*** Opening of INFORMATION GIVEN ***

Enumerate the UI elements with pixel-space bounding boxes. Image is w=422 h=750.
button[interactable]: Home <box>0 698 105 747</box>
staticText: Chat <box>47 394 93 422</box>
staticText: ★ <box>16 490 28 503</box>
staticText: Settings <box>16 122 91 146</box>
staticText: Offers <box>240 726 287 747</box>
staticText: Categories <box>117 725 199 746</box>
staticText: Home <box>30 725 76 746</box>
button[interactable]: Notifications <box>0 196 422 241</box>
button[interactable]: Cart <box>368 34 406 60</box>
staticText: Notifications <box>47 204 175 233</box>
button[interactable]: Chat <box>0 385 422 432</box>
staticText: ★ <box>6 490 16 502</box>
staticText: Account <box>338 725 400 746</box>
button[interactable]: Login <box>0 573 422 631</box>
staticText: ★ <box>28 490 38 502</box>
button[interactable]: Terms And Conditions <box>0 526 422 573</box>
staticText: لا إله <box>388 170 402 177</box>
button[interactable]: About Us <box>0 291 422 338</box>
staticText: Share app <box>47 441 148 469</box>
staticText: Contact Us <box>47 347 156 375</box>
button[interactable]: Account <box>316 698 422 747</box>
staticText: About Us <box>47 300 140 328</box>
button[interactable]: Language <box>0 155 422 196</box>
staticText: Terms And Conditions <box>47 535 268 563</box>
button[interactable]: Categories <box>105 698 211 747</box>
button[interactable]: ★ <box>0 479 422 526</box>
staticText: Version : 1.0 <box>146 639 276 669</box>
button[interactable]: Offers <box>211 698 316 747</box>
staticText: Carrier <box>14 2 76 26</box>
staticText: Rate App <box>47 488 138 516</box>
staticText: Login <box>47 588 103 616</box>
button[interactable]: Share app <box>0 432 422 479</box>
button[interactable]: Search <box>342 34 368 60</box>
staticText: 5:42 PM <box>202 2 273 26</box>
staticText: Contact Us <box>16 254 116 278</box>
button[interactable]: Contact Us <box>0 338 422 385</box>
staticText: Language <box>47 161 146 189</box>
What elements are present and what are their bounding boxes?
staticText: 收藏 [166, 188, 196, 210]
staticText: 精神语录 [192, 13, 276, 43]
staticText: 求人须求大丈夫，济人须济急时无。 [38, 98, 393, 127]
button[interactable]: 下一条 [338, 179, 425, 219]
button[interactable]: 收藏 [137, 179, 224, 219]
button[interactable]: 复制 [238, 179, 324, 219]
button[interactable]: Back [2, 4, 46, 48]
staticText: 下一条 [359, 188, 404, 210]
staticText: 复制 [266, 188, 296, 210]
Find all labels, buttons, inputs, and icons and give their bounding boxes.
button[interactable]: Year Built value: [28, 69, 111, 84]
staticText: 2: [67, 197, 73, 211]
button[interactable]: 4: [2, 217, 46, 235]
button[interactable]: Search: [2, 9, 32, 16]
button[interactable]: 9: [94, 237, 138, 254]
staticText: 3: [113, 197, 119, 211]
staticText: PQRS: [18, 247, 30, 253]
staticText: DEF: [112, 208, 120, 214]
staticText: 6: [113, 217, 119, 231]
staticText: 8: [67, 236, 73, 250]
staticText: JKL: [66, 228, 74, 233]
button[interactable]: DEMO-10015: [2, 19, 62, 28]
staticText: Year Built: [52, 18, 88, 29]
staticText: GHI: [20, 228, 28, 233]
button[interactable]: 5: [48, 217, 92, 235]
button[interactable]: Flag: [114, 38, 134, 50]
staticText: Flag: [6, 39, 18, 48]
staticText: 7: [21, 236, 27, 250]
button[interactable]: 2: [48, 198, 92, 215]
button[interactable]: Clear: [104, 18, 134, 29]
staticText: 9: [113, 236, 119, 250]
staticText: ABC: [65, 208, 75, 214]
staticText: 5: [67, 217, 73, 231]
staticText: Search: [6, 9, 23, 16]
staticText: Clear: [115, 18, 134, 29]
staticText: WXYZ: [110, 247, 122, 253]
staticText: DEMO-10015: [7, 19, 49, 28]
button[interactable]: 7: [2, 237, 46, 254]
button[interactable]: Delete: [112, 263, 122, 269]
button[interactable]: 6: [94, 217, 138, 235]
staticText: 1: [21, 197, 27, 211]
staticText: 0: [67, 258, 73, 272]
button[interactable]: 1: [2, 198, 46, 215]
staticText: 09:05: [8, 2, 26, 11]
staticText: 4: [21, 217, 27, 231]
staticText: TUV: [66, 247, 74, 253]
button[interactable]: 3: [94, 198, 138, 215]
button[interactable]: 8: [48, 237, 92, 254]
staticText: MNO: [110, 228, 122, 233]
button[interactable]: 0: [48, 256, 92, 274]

*** Close of INFORMATION GIVEN ***

Scan the lines above for the word "Search", then copy each line that has it.

OUTPUT OF THE EXERCISE
button[interactable]: Search <box>342 34 368 60</box>
button[interactable]: Search: [2, 9, 32, 16]
staticText: Search: [6, 9, 23, 16]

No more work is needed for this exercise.